Content starts

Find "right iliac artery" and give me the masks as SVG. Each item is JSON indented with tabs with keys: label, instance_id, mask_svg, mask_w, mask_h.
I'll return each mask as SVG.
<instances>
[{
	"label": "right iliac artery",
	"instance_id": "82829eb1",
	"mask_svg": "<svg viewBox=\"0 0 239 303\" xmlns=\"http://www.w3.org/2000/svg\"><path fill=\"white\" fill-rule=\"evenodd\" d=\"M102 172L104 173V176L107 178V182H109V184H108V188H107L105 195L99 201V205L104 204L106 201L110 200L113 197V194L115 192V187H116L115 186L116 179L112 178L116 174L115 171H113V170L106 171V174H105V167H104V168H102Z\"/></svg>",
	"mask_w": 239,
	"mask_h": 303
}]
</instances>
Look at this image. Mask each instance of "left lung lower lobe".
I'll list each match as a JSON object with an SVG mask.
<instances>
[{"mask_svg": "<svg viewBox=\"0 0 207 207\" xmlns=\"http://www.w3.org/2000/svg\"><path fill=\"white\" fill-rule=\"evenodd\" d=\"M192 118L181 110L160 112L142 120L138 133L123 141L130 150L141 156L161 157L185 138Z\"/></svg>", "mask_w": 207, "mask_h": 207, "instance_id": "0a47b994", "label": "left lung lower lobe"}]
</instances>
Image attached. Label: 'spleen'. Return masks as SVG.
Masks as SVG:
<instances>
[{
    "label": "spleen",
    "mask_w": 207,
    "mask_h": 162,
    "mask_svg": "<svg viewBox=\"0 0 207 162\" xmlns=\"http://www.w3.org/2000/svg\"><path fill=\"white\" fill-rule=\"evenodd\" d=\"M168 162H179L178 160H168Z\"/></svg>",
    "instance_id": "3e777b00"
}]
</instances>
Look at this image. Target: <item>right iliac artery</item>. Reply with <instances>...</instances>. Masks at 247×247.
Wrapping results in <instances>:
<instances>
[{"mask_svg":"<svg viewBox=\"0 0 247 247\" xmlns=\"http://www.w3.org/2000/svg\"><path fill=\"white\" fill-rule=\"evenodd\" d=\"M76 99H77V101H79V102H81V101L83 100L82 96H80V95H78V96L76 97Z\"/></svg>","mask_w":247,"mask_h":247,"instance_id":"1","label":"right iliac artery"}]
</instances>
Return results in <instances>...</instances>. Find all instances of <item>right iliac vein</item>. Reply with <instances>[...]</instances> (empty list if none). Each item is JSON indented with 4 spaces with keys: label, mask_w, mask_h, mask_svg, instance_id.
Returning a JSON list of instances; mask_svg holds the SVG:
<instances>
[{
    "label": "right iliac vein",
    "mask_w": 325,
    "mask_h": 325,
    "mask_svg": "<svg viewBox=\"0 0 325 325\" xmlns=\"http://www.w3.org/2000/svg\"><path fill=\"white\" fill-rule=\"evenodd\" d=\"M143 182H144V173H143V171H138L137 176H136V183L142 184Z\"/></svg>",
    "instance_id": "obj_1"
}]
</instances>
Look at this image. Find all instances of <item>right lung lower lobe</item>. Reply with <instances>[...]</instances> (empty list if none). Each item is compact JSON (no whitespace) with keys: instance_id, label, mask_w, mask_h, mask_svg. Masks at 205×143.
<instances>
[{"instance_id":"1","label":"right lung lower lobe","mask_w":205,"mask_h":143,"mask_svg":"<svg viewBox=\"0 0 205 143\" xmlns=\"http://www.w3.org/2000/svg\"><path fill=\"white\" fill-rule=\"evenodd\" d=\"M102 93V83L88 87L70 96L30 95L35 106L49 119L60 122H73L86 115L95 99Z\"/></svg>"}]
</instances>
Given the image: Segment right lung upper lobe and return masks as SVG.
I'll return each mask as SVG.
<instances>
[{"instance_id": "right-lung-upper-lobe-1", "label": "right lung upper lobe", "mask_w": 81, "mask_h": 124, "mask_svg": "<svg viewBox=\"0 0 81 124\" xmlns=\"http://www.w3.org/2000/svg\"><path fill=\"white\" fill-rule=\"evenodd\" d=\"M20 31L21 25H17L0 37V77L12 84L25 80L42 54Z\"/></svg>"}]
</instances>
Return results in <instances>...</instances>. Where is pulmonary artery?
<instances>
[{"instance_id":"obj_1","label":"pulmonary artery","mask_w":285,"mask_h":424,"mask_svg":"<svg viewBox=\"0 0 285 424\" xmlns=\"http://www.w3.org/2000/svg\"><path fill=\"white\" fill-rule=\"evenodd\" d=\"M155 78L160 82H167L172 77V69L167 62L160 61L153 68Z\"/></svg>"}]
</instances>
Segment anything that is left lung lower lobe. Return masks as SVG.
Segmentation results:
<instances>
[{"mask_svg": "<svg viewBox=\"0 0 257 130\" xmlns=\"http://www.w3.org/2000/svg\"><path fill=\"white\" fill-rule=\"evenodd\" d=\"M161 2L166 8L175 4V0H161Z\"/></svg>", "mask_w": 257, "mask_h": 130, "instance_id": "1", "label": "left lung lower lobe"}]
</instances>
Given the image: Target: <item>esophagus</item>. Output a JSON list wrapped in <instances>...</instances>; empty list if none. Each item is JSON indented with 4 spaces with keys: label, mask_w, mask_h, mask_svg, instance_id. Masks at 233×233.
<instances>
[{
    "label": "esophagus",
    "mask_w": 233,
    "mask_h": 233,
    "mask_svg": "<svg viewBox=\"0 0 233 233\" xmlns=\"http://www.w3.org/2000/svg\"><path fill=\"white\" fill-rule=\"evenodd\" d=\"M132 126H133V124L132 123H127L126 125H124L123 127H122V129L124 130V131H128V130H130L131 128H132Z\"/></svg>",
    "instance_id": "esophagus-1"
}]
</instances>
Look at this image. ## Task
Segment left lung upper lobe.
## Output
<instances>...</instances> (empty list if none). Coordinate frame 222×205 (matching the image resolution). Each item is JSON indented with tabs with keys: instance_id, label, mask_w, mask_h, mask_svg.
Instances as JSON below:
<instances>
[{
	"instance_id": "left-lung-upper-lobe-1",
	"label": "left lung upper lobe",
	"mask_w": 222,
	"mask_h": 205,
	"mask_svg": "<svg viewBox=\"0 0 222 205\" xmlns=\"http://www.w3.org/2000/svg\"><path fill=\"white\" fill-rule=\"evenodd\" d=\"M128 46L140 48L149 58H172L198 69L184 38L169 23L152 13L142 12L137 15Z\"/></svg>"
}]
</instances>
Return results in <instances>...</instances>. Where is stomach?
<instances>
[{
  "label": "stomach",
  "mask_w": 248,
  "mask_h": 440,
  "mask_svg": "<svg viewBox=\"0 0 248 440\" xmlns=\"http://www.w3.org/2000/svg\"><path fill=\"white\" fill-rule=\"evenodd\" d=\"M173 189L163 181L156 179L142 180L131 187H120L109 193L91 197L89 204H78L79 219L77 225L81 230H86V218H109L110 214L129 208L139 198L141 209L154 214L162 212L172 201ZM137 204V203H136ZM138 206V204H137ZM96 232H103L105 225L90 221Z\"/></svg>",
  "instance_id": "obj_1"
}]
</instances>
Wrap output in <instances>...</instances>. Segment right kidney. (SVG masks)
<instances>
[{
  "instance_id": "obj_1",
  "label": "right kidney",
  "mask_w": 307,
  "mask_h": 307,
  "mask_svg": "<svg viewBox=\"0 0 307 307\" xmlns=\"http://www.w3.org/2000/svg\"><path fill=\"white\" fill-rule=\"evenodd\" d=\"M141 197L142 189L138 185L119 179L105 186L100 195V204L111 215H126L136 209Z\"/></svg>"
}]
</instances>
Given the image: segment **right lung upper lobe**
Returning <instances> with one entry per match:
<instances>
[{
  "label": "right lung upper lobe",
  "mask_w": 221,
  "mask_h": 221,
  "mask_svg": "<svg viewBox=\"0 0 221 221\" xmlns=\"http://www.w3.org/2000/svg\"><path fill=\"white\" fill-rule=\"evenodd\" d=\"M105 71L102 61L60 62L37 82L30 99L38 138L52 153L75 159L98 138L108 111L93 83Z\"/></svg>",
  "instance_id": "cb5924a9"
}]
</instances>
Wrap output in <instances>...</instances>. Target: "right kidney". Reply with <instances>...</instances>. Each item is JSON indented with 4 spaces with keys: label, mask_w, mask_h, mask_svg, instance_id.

Content ends

Please retype exactly the line containing "Given the image: segment **right" and each line after it to the end of the records, and nothing more.

» EXERCISE ANSWER
Given the image: segment **right lung upper lobe**
Returning <instances> with one entry per match:
<instances>
[{
  "label": "right lung upper lobe",
  "mask_w": 221,
  "mask_h": 221,
  "mask_svg": "<svg viewBox=\"0 0 221 221\" xmlns=\"http://www.w3.org/2000/svg\"><path fill=\"white\" fill-rule=\"evenodd\" d=\"M105 71L102 61L60 62L37 82L30 99L38 138L52 153L75 159L98 138L108 111L93 83Z\"/></svg>",
  "instance_id": "cb5924a9"
}]
</instances>
Wrap output in <instances>...</instances>. Target: "right kidney". Reply with <instances>...</instances>. Each item is JSON indented with 4 spaces with keys: label, mask_w, mask_h, mask_svg, instance_id.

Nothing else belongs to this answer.